TASK OBJECTIVE: Scan the records below, and wherever a line has the word "können", pull it out.

^^^^^^^^^^^^^^^^

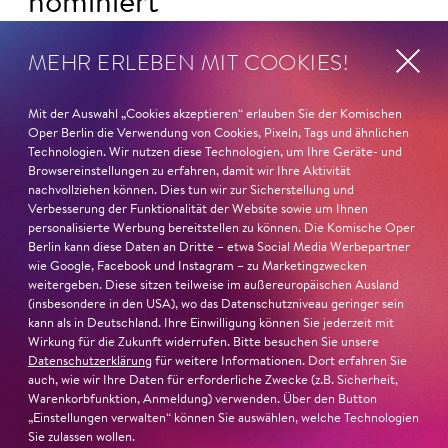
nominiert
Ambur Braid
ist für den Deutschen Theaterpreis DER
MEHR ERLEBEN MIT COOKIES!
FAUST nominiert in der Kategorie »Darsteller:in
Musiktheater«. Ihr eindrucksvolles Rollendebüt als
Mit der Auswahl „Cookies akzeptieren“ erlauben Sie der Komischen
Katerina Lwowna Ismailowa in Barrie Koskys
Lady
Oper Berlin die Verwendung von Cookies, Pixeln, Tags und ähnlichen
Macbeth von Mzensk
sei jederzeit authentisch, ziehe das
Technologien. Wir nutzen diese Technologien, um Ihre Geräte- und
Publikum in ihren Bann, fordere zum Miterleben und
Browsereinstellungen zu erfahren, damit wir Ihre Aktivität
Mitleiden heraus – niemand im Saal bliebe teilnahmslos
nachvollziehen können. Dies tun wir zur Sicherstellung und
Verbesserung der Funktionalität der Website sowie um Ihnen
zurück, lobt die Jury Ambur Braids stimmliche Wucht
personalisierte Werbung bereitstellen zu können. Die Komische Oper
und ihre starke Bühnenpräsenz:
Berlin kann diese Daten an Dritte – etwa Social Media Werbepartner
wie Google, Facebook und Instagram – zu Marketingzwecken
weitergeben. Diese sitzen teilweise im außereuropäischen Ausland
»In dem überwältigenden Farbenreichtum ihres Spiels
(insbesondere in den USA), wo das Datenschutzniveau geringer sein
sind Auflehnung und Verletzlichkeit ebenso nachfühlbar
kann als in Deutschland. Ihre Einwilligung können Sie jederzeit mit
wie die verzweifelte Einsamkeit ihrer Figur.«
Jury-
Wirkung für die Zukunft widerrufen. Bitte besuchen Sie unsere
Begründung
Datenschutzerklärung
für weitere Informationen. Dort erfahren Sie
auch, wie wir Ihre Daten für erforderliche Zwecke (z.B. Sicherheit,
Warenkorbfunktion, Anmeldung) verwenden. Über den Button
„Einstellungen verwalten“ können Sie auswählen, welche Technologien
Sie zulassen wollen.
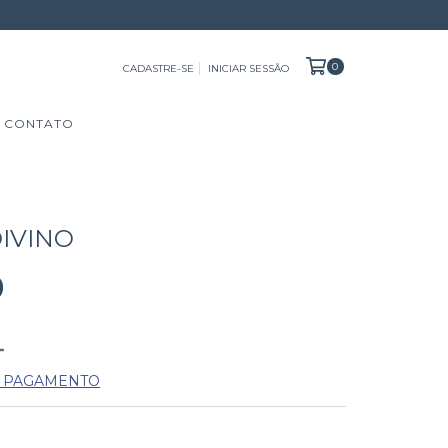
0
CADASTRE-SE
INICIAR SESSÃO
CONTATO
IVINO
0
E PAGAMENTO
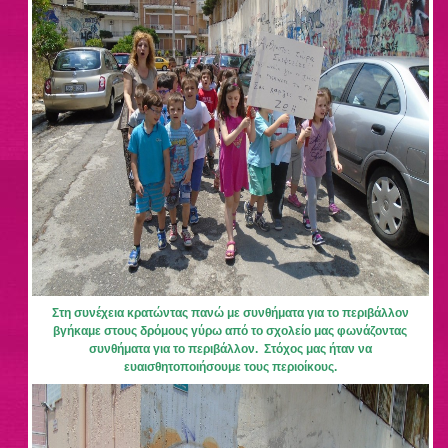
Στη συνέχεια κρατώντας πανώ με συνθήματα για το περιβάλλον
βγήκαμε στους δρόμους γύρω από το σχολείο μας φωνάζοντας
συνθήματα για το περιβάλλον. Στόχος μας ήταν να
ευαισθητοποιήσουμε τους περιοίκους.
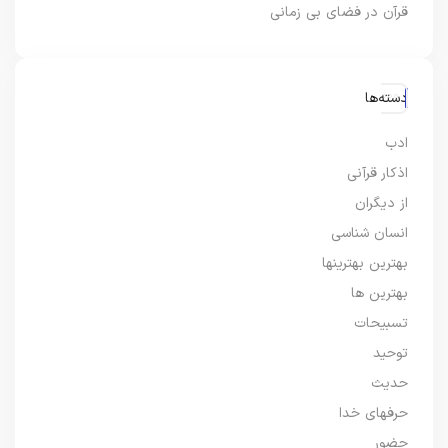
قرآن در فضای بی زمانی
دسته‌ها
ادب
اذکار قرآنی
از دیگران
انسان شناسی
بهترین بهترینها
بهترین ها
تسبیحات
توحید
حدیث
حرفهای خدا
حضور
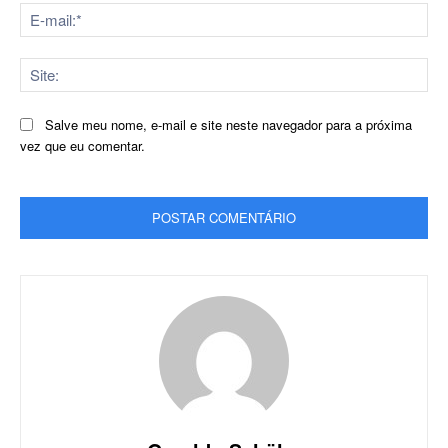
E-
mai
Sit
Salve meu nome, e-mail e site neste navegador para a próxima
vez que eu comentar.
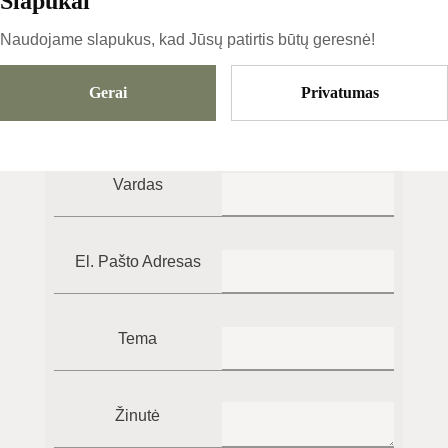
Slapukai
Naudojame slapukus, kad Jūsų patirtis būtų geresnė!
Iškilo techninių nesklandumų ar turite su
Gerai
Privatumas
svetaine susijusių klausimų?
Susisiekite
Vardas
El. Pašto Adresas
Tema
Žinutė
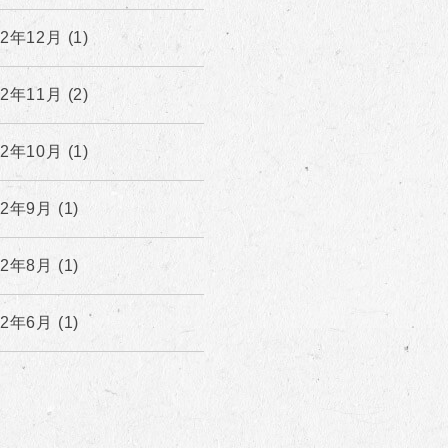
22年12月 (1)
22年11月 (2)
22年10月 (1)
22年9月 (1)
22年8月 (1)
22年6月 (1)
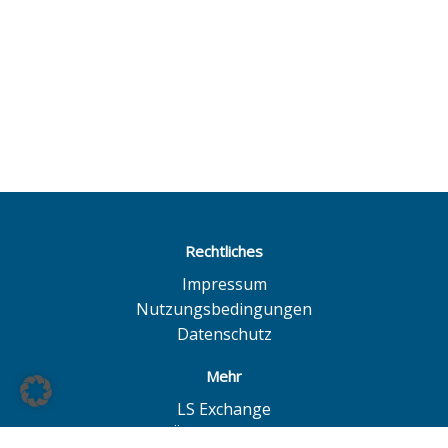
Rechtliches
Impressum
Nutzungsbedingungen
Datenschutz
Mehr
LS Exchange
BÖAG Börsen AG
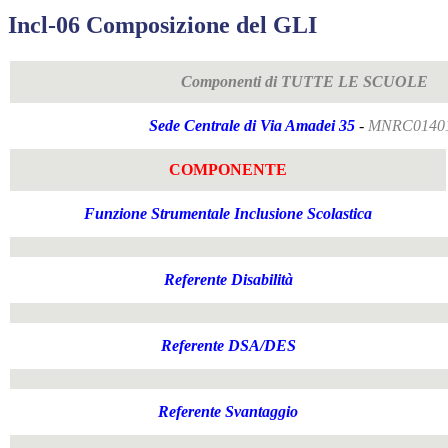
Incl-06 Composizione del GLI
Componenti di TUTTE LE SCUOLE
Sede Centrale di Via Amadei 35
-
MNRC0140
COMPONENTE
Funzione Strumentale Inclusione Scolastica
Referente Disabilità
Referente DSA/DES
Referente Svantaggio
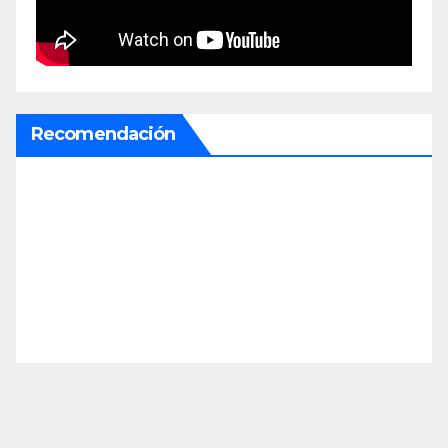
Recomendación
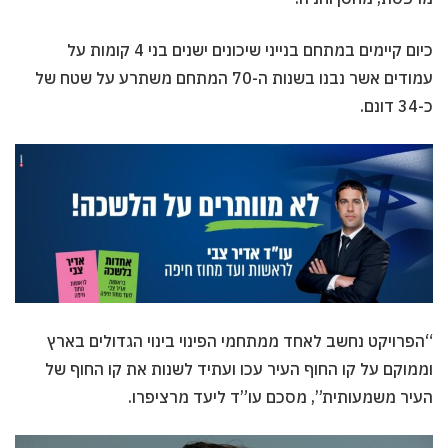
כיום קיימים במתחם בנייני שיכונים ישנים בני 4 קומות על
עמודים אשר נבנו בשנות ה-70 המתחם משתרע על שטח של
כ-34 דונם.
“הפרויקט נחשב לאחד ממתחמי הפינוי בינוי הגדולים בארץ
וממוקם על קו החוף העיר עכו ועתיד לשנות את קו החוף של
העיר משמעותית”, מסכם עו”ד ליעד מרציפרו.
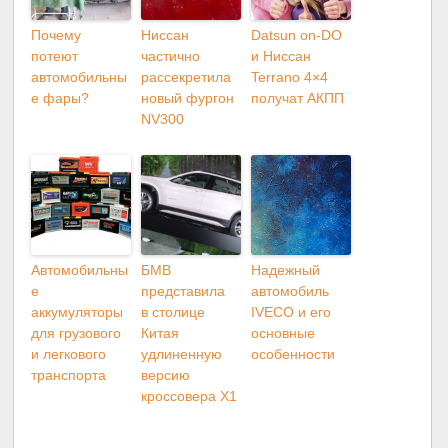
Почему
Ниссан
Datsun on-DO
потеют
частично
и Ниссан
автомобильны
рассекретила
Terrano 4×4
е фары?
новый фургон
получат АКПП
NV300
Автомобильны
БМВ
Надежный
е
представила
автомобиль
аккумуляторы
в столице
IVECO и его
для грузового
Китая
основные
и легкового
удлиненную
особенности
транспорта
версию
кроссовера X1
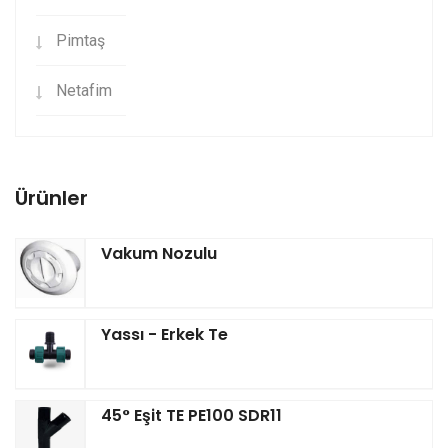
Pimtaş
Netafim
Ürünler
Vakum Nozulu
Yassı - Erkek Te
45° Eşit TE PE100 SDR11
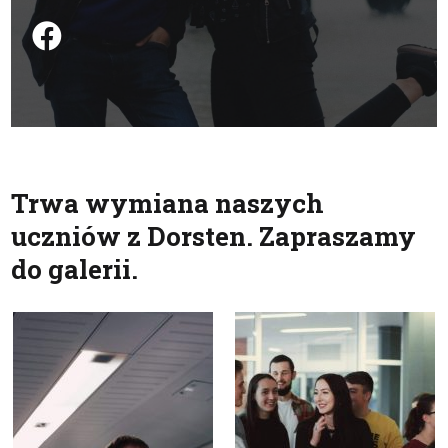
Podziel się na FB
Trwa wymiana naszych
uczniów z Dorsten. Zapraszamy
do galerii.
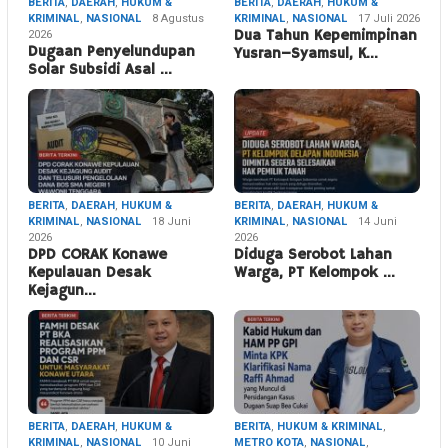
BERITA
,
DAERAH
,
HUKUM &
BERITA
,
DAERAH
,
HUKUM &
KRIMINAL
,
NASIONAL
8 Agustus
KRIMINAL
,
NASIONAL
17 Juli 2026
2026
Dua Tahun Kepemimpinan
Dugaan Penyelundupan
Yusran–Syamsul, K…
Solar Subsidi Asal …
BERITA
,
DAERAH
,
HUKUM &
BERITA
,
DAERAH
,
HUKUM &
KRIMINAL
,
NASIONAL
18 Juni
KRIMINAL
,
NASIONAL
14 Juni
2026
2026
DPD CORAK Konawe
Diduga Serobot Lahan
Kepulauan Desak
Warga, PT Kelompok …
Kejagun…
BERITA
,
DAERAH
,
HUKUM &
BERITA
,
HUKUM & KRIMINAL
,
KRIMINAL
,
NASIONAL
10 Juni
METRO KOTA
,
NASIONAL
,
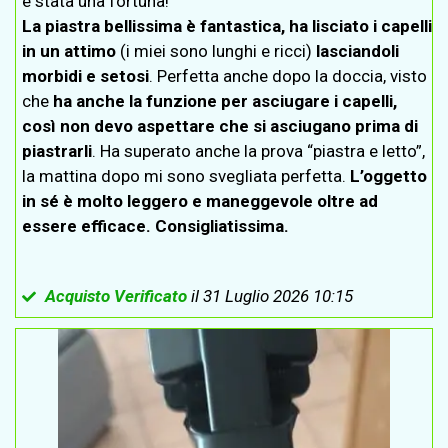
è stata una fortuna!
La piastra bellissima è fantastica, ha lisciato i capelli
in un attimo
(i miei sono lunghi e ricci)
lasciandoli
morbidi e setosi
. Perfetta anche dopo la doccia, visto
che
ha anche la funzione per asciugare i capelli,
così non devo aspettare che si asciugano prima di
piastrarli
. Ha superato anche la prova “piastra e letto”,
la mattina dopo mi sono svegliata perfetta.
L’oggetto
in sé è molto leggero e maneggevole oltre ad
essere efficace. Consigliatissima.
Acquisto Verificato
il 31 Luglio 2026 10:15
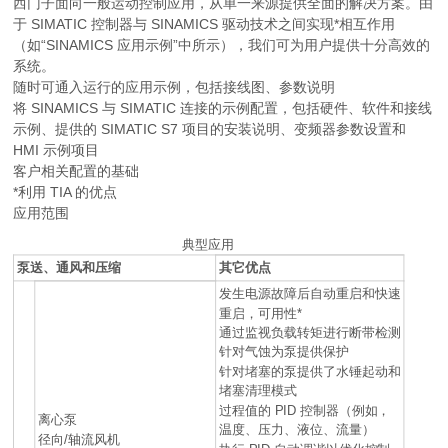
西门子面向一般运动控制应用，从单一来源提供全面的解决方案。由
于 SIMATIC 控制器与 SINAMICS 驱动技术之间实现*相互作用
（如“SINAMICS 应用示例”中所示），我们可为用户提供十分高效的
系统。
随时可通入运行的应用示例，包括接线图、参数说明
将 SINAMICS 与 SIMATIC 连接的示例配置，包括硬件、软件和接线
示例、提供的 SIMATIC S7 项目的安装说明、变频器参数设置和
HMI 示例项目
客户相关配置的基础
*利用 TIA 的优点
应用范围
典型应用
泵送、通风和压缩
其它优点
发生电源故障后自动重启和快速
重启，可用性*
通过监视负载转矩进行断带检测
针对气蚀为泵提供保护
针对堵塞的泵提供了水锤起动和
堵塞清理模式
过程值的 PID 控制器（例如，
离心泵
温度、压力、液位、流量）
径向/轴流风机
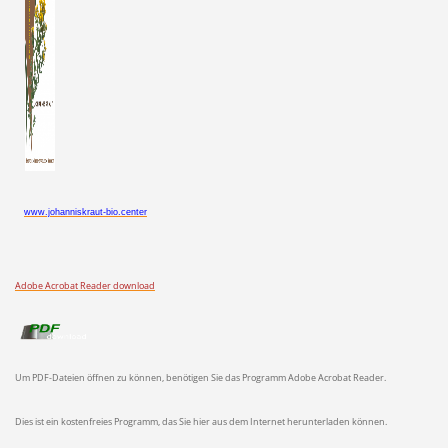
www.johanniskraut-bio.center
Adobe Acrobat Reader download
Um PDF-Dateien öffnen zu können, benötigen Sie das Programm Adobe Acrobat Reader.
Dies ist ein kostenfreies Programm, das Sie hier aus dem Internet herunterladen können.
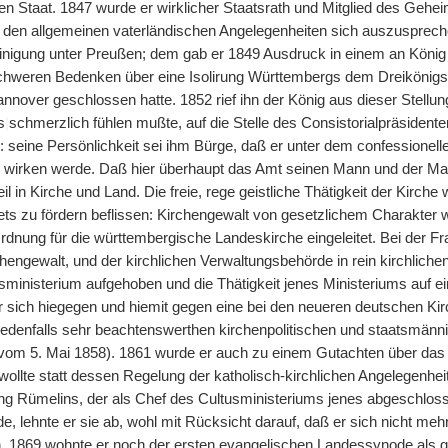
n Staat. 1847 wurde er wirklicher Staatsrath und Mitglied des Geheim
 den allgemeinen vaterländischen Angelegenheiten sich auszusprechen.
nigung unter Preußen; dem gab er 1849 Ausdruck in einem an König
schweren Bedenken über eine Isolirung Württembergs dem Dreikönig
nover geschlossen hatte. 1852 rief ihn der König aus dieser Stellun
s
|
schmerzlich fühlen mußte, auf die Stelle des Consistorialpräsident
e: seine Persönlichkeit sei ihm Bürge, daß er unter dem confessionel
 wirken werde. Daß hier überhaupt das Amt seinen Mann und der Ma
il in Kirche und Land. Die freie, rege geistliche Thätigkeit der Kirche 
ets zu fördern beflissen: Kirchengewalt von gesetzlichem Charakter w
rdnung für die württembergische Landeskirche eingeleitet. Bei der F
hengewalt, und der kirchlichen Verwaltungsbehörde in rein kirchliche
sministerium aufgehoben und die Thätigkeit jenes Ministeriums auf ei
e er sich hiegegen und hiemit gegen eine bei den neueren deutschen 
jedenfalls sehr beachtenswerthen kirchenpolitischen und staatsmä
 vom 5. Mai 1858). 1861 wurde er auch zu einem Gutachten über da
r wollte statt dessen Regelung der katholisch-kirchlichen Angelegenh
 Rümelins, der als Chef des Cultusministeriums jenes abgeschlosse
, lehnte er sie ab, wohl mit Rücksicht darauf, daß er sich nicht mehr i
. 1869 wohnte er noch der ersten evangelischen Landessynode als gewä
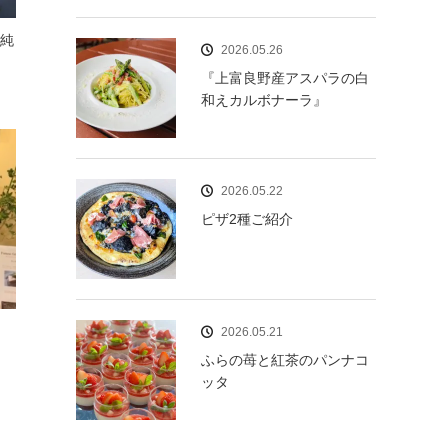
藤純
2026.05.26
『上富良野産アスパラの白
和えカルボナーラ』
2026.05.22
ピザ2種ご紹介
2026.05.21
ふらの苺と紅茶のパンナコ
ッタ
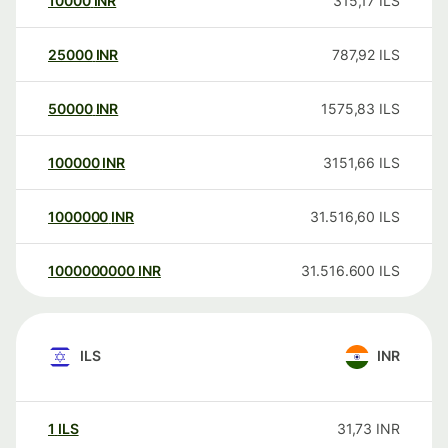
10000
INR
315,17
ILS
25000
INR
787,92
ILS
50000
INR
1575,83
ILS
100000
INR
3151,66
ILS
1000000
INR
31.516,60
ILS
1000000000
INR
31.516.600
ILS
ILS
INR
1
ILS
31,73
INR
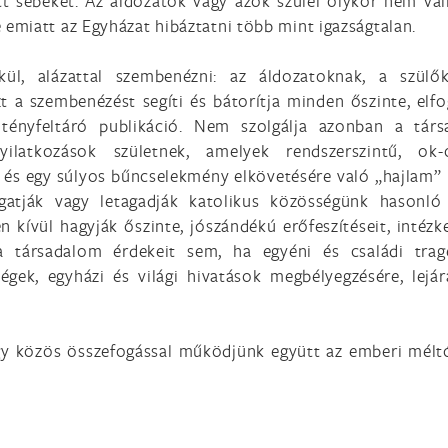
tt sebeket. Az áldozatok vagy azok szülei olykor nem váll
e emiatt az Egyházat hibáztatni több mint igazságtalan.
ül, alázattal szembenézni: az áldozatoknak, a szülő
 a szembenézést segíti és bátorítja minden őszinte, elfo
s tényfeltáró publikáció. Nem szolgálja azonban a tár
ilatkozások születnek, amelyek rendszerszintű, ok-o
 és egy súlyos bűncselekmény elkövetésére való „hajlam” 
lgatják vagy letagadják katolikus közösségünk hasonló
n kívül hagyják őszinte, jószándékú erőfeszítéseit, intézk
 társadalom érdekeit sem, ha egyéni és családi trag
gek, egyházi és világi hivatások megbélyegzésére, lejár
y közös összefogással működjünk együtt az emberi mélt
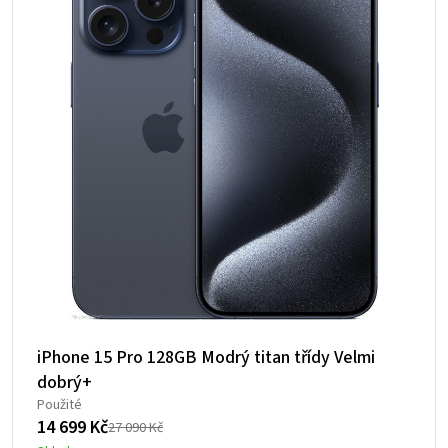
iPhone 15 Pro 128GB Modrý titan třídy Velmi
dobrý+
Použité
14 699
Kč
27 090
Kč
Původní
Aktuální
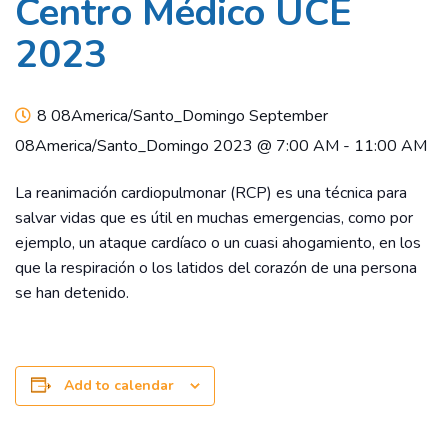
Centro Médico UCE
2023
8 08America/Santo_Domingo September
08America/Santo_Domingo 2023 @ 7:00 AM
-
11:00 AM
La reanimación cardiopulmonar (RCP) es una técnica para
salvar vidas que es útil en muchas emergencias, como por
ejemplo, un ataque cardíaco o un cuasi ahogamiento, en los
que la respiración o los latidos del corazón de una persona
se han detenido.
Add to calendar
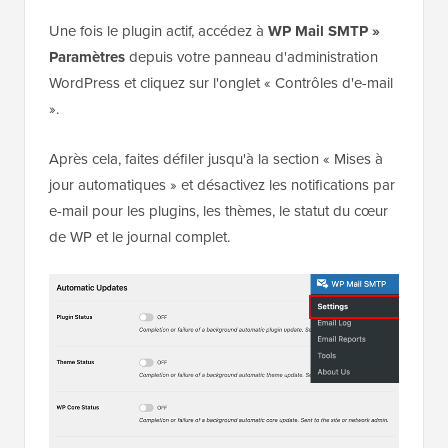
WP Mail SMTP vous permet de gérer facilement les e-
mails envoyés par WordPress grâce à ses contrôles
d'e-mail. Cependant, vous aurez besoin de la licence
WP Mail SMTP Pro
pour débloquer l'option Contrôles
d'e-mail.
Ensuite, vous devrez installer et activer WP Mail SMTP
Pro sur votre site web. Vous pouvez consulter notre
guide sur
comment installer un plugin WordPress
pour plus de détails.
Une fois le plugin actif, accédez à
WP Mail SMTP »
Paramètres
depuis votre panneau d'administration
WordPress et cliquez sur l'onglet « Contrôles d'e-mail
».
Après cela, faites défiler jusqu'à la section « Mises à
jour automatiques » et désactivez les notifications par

^^^^^^^^^^^^^^^^

WRITTEN SOLUTION:
nachvollziehen können. Dies tun wir zur Sicherstellung und
personalisierte Werbung bereitstellen zu können. Die Komische Oper
kann als in Deutschland. Ihre Einwilligung können Sie jederzeit mit
„Einstellungen verwalten“ können Sie auswählen, welche Technologien
Um PDF-Dateien öffnen zu können, benötigen Sie das Programm Adobe Acrobat Reader.
Dies ist ein kostenfreies Programm, das Sie hier aus dem Internet herunterladen können.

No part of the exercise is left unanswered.